Boston Celtics dan Miami Heat sebenarnya sudah berniat melakukan boikot setelah adanya aksi pro-Donald Trump di gedung Capitol Amerika Serikat. 20 sebelum tip-off, mereka tidak terlihat di lapangan. Namun para pemain akhirnya muncul, dan laga bisa digelar tepat waktu. Hanya saja mereka membuat surat terbuka mengecam perkembangan kasus Jacob Blake. Tidak ada pertandingan yang ditunda malam ini. Hanya saja, semua komunitas NBA menyoroti aksi di gedung Capitol, terutama tentang perlakuan aparat keamanan terhadap pengunjuk rasa. Kepala pelatih Philadelphia 76ers mengajukan pertanyaan yang tajam, tentang bagaimana bila yang melakukan demonstrasi adalah orang kulit hitam.
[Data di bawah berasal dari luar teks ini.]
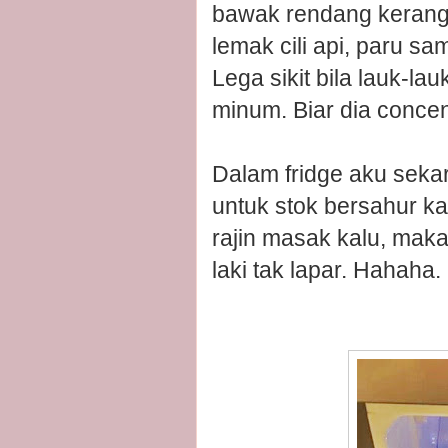
bawak rendang kerang,
lemak cili api, paru sa
Lega sikit bila lauk-l
minum. Biar dia concent
Dalam fridge aku sekar
untuk stok bersahur ka
rajin masak kalu, makan
laki tak lapar. Hahaha.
NBA tetap berjalan lancar. 11 pertandingan terselenggara dengan baik tanpa hambatan, meski ada kerusuhan di Washington DC. Sehubungan dengan aksi berbau politik tersebut, para pemain NBA mencoba bersikap tenang. Namun mereka mengecam bahwa aksi tersebut menunjukkan bahwa masih ada perlakuan berbeda antara orang kulit hitam dan kulit putih.

Doc Rivers sebelum memimpin Sixers menang melawan Washington Wizards mengajukan sebuah pertanyaan tajam. Rivers bertanya, bagaimana bila yang menerobos Capitol, memecahkan jendela, dan bergulat dengan polisi itu adalah orang kulit hitam. Rivers mengajukan pertanyaan tersebut agar orang-orang kembali melihat video kerusuhan di Capitol. Menurutnya, petugas keamanan terlihat santai. Tidak ada anjing polisi yang menyerang orang, tidak ada tongkat pemukul yang memukul demonstran, bahkan orang-orang dibawa keluar dari Capitol dengan damai.
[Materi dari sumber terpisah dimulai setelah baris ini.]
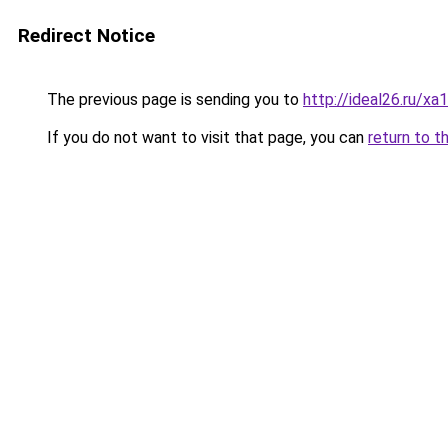
Redirect Notice
The previous page is sending you to
http://ideal26.ru/
If you do not want to visit that page, you can
return to t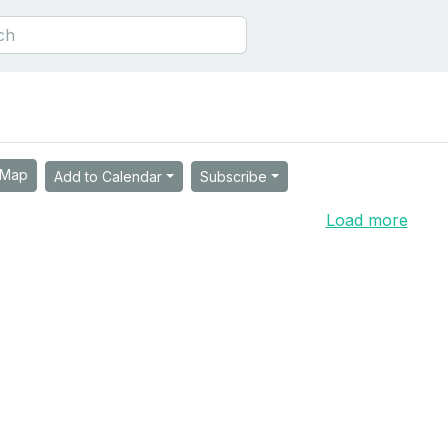
Map
Add to Calendar
Subscribe
Load more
"Ini sangat menyedihkan. Padahal itu serangan terhadap demokrasi. Aksi tersebut bisa mengancam demokrasi. Tapi lihat perlakuan aparat keamanan sangat berbeda. Ketika ada protes tentang kasus-kasus kulit hitam, dan aksi pejuang keadilan sosial, aparat keamanan yang berjaga lebih banyak dari pengunjuk rasa. Ada polisi, bahkan tentara yang menjaga. Ini membuktikan bahwa ada yang berbeda di negara ini," kata Rivers, seperti dikutip dari Yahoo!Sports.

Rivers dikenal sangat vokal menanggapi kasus-kasus sosial politik yang terjadi di Amerika Serikat. Namun kali ini dia tidak sendirian, karena banyak pelatih yang juga mengecam tindakan tersebut. Bukan soal aksi unjuk rasa, melainkan perlakuan aparat keamanan yang dinilai berbeda menangani orang kulit hitam dan kulit putih. Bahkan dalam sebuah wawancara dengan Adrian Wojnarowski dari ESPN, Direktur Eksekutif Asosiasi Pemain NBA (NBPA) Michele Roberts mengungkapkan bahwa dirinya sedih, namun menolak untuk menangis menyaksikan hal ini.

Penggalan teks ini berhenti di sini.